● **WORK REQUIRED**
The reply must consist of the lines from the first line of the records through the line containing "Ethereum ได้รั", copied exactly, with every picture omitted.

● **GIVEN DATA**

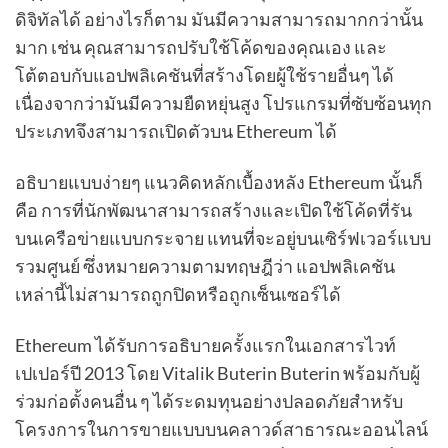
ดิจิทัลได้ อย่างไรก็ตาม มันมีความสามารถมากกว่านั้น
มาก เช่น คุณสามารถปรับใช้โค้ดของคุณเอง และ
โต้ตอบกับแอปพลิเคชันที่สร้างโดยผู้ใช้รายอื่นๆ ได้
เนื่องจากว่ามันมีความยืดหยุ่นสูง โปรแกรมที่ซับซ้อนทุก
ประเภทจึงสามารถเปิดตัวบน Ethereum ได้
อธิบายแบบง่ายๆ แนวคิดหลักเบื้องหลัง Ethereum นั้นก็
คือ การที่นักพัฒนาสามารถสร้างและเปิดใช้โค้ดที่รัน
บนเครือข่ายแบบกระจาย แทนที่จะอยู่บนเซิร์ฟเวอร์แบบ
รวมศูนย์ ซึ่งหมายความตามทฤษฎีว่า แอปพลิเคชัน
เหล่านี้ไม่สามารถถูกปิดหรือถูกเซ็นเซอร์ได้
Ethereum ได้รับการอธิบายครั้งแรกในเอกสารไวท์
เปเปอร์ปี 2013 โดย Vitalik Buterin Buterin พร้อมกับผู้
ร่วมก่อตั้งคนอื่น ๆ ได้ระดมทุนอย่างปลอดภัยสำหรับ
โครงการในการขายแบบบนคลาวด์สาธารณะออนไลน์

● **RESPONSE TO THE TASK**
ดิจิทัลได้ อย่างไรก็ตาม มันมีความสามารถมากกว่านั้น
มาก เช่น คุณสามารถปรับใช้โค้ดของคุณเอง และ
โต้ตอบกับแอปพลิเคชันที่สร้างโดยผู้ใช้รายอื่นๆ ได้
เนื่องจากว่ามันมีความยืดหยุ่นสูง โปรแกรมที่ซับซ้อนทุก
ประเภทจึงสามารถเปิดตัวบน Ethereum ได้
อธิบายแบบง่ายๆ แนวคิดหลักเบื้องหลัง Ethereum นั้นก็
คือ การที่นักพัฒนาสามารถสร้างและเปิดใช้โค้ดที่รัน
บนเครือข่ายแบบกระจาย แทนที่จะอยู่บนเซิร์ฟเวอร์แบบ
รวมศูนย์ ซึ่งหมายความตามทฤษฎีว่า แอปพลิเคชัน
เหล่านี้ไม่สามารถถูกปิดหรือถูกเซ็นเซอร์ได้
Ethereum ได้รับการอธิบายครั้งแรกในเอกสารไวท์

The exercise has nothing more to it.